Senate clears tax reform bill
Following hours of long debate reaching late into the night, the Senate passed its version of the “Tax Cuts and Jobs Act” by a partisan vote of 51-49. In addition to all Democratic Senators, Senator Bob Corker was the lone Republican Senator to vote against the bill, citing impact on the federal deficit.
The good news is that the Senate version of the bill retains the Low-Income Housing Tax Credit (LIHTC) and the tax exemption on private activity bonds, including multifamily Housing Bonds, which are essential for the production of roughly half of Housing Credit developments because they trigger the 4% credit.
The Senate bill also includes several modifications to the Housing Credit, including:
- Expand the Housing Credit general public use requirement exception to include veterans; and
- Treat rural areas as difficult development areas for purposes of receiving a basis boost. This provision is offset by reducing the maximum basis boost for all types of boost-eligible developments from 130 to 125 percent. The reduced basis boost could make some properties financially infeasible.
However, the Senate-passed bill does not include the various no-cost provisions of the Affordable Housing Credit Improvement Act,
S. 548, that were in the bill as reported by the Senate Finance Committee.
The next step is for the two chambers (House and Senate) to reconcile the differences between their bills. The House is expected to vote to proceed to a conference on Monday evening, and the industry expects negotiations to begin in earnest next week. It is also still possible that the House will forego a conference and instead vote on the Senate-passed version of the bill; however, at this point indications are that they will seek to conference their bills.
The top priority for NAHMA and industry partners is the preservation of multifamily Housing Bonds, which face risk of elimination. NAHMA will provide a NAHMAnalysis on the House and Senate bills, as well as a grassroots alert, to members next week.
Key HUD nominees advance through Committee as General Counsel Appointee remains in limbo
This week, the Senate Committee on Banking, Housing, and Urban Development
voted to advance three key HUD nominees: Brian Montgomery, of Texas, to be Assistant Secretary for Housing – Federal Housing Commissioner; Robert Hunter Kurtz, of Virginia, to be Assistant Secretary for Public and Indian Housing; and Suzanne Tufts, of New York, to be Assistant Secretary for Administration.
The nominations head to the full Senate floor next for final approval. Meanwhile, the nomination of J. Paul Compton to serve as HUD’s General Counsel has stalled following the President’s appointment in May and the Senate Banking Committee’s approval vote in July.

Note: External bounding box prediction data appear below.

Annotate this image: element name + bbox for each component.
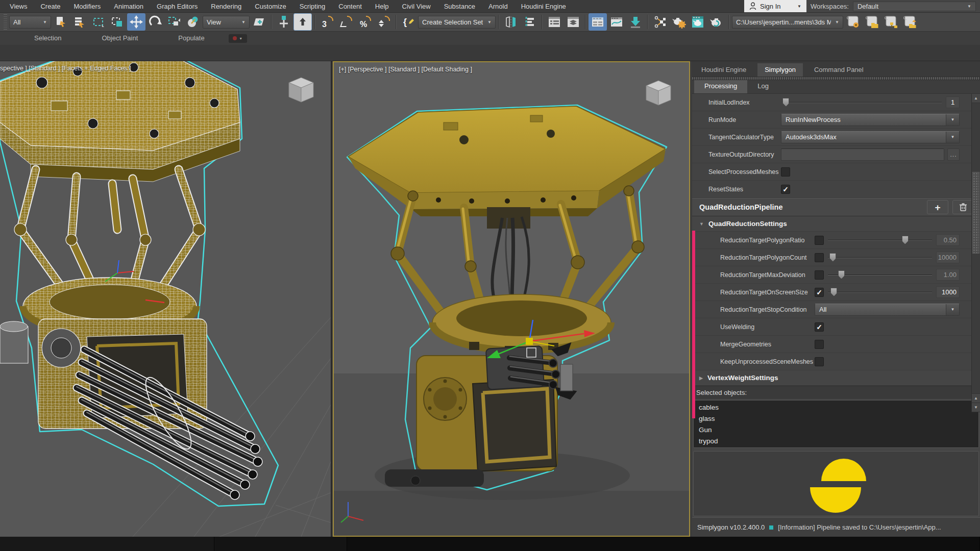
edit-named-selection-sets-button[interactable]: { (399, 13, 418, 31)
dropdown-reductiontargetstopcondition[interactable]: All▼ (815, 304, 960, 316)
scroll-thumb[interactable] (972, 172, 979, 254)
viewport-left[interactable]: spective ] [Standard ] [Facets + Edged F… (0, 61, 332, 537)
selected-object-cables[interactable]: cables (694, 402, 978, 413)
textfield-textureoutputdirectory[interactable] (781, 148, 944, 161)
slider-handle[interactable] (902, 236, 909, 244)
browse-button[interactable]: ... (947, 148, 960, 161)
scene-explorer-button[interactable] (545, 13, 564, 31)
menu-help[interactable]: Help (369, 0, 396, 13)
script-link-button[interactable] (881, 13, 900, 31)
scroll-down-button[interactable]: ▼ (972, 403, 980, 412)
reference-coordinate-dropdown[interactable]: View ▼ (203, 16, 250, 29)
chevron-down-icon[interactable]: ▼ (946, 132, 959, 143)
value-reductiontargetpolygoncount[interactable]: 10000 (936, 252, 960, 263)
scale-tool-button[interactable] (165, 13, 183, 31)
snap-toggle-3d-button[interactable]: 3 (318, 13, 336, 31)
vertex-weight-settings-header[interactable]: ▶ VertexWeightSettings (692, 370, 980, 386)
selected-objects-list[interactable]: cablesglassGuntrypod (693, 400, 979, 448)
checkbox-mergegeometries[interactable] (815, 340, 824, 349)
keyboard-override-toggle-button[interactable] (293, 13, 312, 31)
window-crossing-button[interactable] (108, 13, 127, 31)
viewcube[interactable] (287, 74, 315, 104)
viewport-right-active[interactable]: [+] [Perspective ] [Standard ] [Default … (333, 61, 690, 537)
menu-animation[interactable]: Animation (107, 0, 150, 13)
viewcube[interactable] (644, 78, 673, 107)
menu-substance[interactable]: Substance (437, 0, 482, 13)
value-reductiontargetmaxdeviation[interactable]: 1.00 (936, 269, 960, 281)
selected-object-glass[interactable]: glass (694, 413, 978, 424)
quad-reduction-settings-header[interactable]: ▼ QuadReductionSettings (692, 216, 980, 232)
ribbon-tab-selection[interactable]: Selection (28, 32, 67, 45)
checkbox-selectprocessedmeshes[interactable] (781, 167, 790, 177)
curve-editor-button[interactable] (607, 13, 626, 31)
menu-scripting[interactable]: Scripting (293, 0, 332, 13)
menu-modifiers[interactable]: Modifiers (67, 0, 107, 13)
checkbox-reductiontargetonscreensize[interactable]: ✓ (815, 288, 824, 297)
viewport-left-label[interactable]: spective ] [Standard ] [Facets + Edged F… (0, 65, 131, 72)
tab-simplygon[interactable]: Simplygon (757, 63, 803, 77)
delete-pipeline-button[interactable] (952, 200, 974, 214)
script-folder-button[interactable] (863, 13, 881, 31)
mirror-button[interactable] (502, 13, 520, 31)
render-setup-button[interactable] (689, 13, 707, 31)
slider-handle[interactable] (838, 270, 845, 279)
percent-snap-toggle-button[interactable]: % (356, 13, 374, 31)
viewport-right-label[interactable]: [+] [Perspective ] [Standard ] [Default … (339, 66, 472, 73)
slider-initiallodindex[interactable] (781, 97, 943, 108)
scroll-up-button[interactable]: ▲ (972, 94, 980, 103)
subtab-log[interactable]: Log (747, 80, 779, 93)
chevron-down-icon[interactable]: ▼ (946, 114, 959, 126)
drop-tray-arrow-button[interactable] (626, 13, 645, 31)
move-tool-button[interactable] (127, 13, 145, 31)
checkbox-usewelding[interactable]: ✓ (815, 322, 824, 332)
ribbon-tab-object-paint[interactable]: Object Paint (95, 32, 144, 45)
checkbox-keepunprocessedscenemeshes[interactable] (815, 357, 824, 366)
value-reductiontargetonscreensize[interactable]: 1000 (936, 286, 960, 298)
select-object-button[interactable] (52, 13, 70, 31)
use-pivot-center-button[interactable] (250, 13, 268, 31)
slider-handle[interactable] (830, 288, 837, 296)
tab-command-panel[interactable]: Command Panel (807, 63, 871, 77)
toolbar-grip[interactable] (4, 14, 7, 30)
checkbox-reductiontargetpolygonratio[interactable] (815, 236, 824, 245)
schematic-view-button[interactable] (651, 13, 669, 31)
scroll-up-button-2[interactable]: ▲ (972, 394, 980, 403)
align-button[interactable] (521, 13, 539, 31)
slider-reductiontargetpolygonratio[interactable] (827, 235, 933, 246)
material-editor-button[interactable] (670, 13, 688, 31)
menu-customize[interactable]: Customize (248, 0, 292, 13)
angle-snap-toggle-button[interactable] (337, 13, 355, 31)
select-and-manipulate-button[interactable] (275, 13, 293, 31)
script-gear-button[interactable] (844, 13, 862, 31)
settings-scrollbar[interactable]: ▲ ▲ ▼ (971, 94, 980, 412)
slider-reductiontargetmaxdeviation[interactable] (827, 269, 933, 281)
checkbox-reductiontargetpolygoncount[interactable] (815, 253, 824, 262)
sign-in-button[interactable]: Sign In ▼ (744, 0, 806, 12)
checkbox-resetstates[interactable]: ✓ (781, 185, 790, 194)
value-initiallodindex[interactable]: 1 (946, 96, 960, 108)
menu-arnold[interactable]: Arnold (482, 0, 514, 13)
subtab-processing[interactable]: Processing (694, 80, 747, 93)
dropdown-runmode[interactable]: RunInNewProcess▼ (781, 114, 960, 126)
rotate-tool-button[interactable] (146, 13, 164, 31)
viewport-right-canvas[interactable] (334, 62, 689, 536)
selected-object-gun[interactable]: Gun (694, 424, 978, 436)
menu-content[interactable]: Content (332, 0, 369, 13)
tab-houdini-engine[interactable]: Houdini Engine (694, 63, 753, 77)
rectangular-selection-region-button[interactable] (89, 13, 108, 31)
selected-object-trypod[interactable]: trypod (694, 436, 978, 447)
spinner-snap-toggle-button[interactable] (375, 13, 393, 31)
selection-filter-dropdown[interactable]: All ▼ (9, 16, 51, 29)
viewport-left-canvas[interactable] (0, 61, 332, 537)
layer-explorer-button[interactable] (564, 13, 582, 31)
named-selection-set-dropdown[interactable]: Create Selection Set ▼ (418, 16, 496, 29)
rendered-frame-window-button[interactable] (707, 13, 726, 31)
ribbon-config-button[interactable]: ▼ (229, 34, 247, 43)
project-folder-dropdown[interactable]: C:\Users\jespertin...ments\3ds Max 202 ▼ (732, 16, 843, 29)
menu-graph-editors[interactable]: Graph Editors (150, 0, 204, 13)
select-by-name-button[interactable] (70, 13, 89, 31)
slider-reductiontargetpolygoncount[interactable] (827, 252, 933, 263)
select-and-place-button[interactable] (184, 13, 202, 31)
menu-houdini-engine[interactable]: Houdini Engine (514, 0, 573, 13)
menu-civil-view[interactable]: Civil View (396, 0, 437, 13)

Spending negotiations, disaster recovery debates continue as fiscal deadline approaches
With congressional attention focused on tax reform and few working days left before the holidays, lawmakers are unlikely to complete a long-term spending package before the December 8
th deadline. Instead, legislative leaders may consider another short-term Continuing Resolution (CR) to buy more time for negotiations.
The stopgap bill under discussion would extend the current CR by an additional two weeks at Fiscal Year 2017 levels, until December 22
nd, raising the stakes around the holidays. The fiscal deadline brings urgency to other issues wrapped into the current CR, such as the debt limit and the expiring national flood insurance program.
The spending bill may also omit additional disaster recovery funding, a sticking point for lawmakers from coastal states. Testifying in a House Appropriations Subcommittee
hearing this week, Federal Emergency Management Agency (FEMA) Administrator Brock Long told Congress that the 10-year formula for calculating disaster relief funding was skewed from consecutive years without major hurricanes landfalls, leaving the recovery efforts reliant on supplemental funding bills passed by Congress. Long expressed concern that emergency appropriations bills could become “the new normal” for disaster recovery funding.